Major Kenyan roads have seen a significant drop in traffic jams two months after the Energy and Petroleum Regulatory Authority (EPRA) increased Value Added Tax (VAT) on fuel from 8 per cent to 16 per cent.
According to Nairobi motorists, the time spent maneuvering on busy highways such as Mombasa and Lang'ata roads at peak hours has reduced by up to 30 minutes from a high of two hours.
Motorists Association of Kenya (MAK) Chairman Peter Murima, in an interview with Kenyans.co.ke, attributed the drop to the July 1 spike in fuel prices.
Murima noted that along the Eldoret-Nakuru Highway, which he uses regularly, the number of personal vehicles had decreased, with many resorting to public service vehicles as high energy prices bite.
"You can see there is less traffic on the roads. Where we are standing, this road used to experience traffic jams. I can count the personal vehicles and most of them are providing essential services," the chairman stated.
"This also shows there are fewer economic activities and traveling has become a little bit expensive forcing commuters to limit their travel which is not very good in the Transport sector."
Before the spike, Murima noted that the country consumed northwards of 20 million litres of petrol every month, a figure that has since dropped attracting the attention of oil marketers.
"When the economy was good, we used to consume 20 million litres of petrol but right now, the consumption is quite low that there is a report being done by the oil marketers," he added.
"When the sales are high, the government revenue is high and when it dips, it affects the state's revenues. It is prudent to make the prices lower through policies to ensure that the revenues remain high."
In Kenya, Super Petrol, Diesel, and Kerosene currently retails at Ksh194.68, Ksh179.67, and Ksh169.48 respectively.
This was a steep increase from Ksh182.04 for petrol, Ksh167.28 (diesel) and Ksh161.48 (kerosene) from June 2023.
After the price spike, the association, which boasts of a membership of 300,000, embraced carpooling as a mode of transport for its members and estimates that 30 per cent of them either turned to PSVs or car-sharing initiatives.
Reduced State Revenues
Murima observed that with the reduced consumption, the state was losing a significant slice of revenues. For instances, 70 per cent of matatu earnings were spent on fuel, which attracts as high as 50 per cent taxes per litre.
The Matatu Welfare Associations Chairman Dickson Mbugua corroborated with his MAK counterpart by confirming a slight increase in PSV passengers.
Whereas he did not attribute the increase to departure from private cars, he confirmed that the fuel prices was a factor. The motorists were torn between providing for their families and maintaining their cars on the road.

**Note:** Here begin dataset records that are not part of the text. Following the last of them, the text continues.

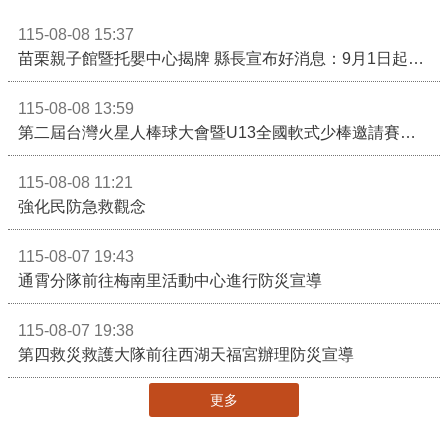
115-08-08 15:37
苗栗親子館暨托嬰中心揭牌 縣長宣布好消息：9月1日起調降臨時托嬰費用
115-08-08 13:59
第二屆台灣火星人棒球大會暨U13全國軟式少棒邀請賽在苗栗舉辦
115-08-08 11:21
強化民防急救觀念
115-08-07 19:43
通霄分隊前往梅南里活動中心進行防災宣導
115-08-07 19:38
第四救災救護大隊前往西湖天福宮辦理防災宣導
更多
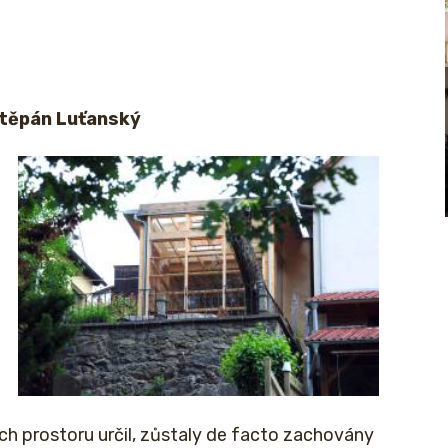
těpán Luťanský
ách prostoru určil, zůstaly de facto zachovány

"There is a slight increase. I wouldn't say it is a big shift from private motorists to matatus but there is a slight change and that is why the traffic jams are not prolonged these days. Even the cost of living has affected the motorists who are torn between driving cars and putting food on the table," he explained.
"The revenues in matatu have slightly been boosted leading to an influx of matatus."
It is estimated that revenues within the industry increased by 10 per cent, attributable to a surge of customers and increase in fares.
According to the Nairobi Metropolitan Area Transport Authority, Nairobi traffic jam costs the Kenyan economy Ksh144 billion per year.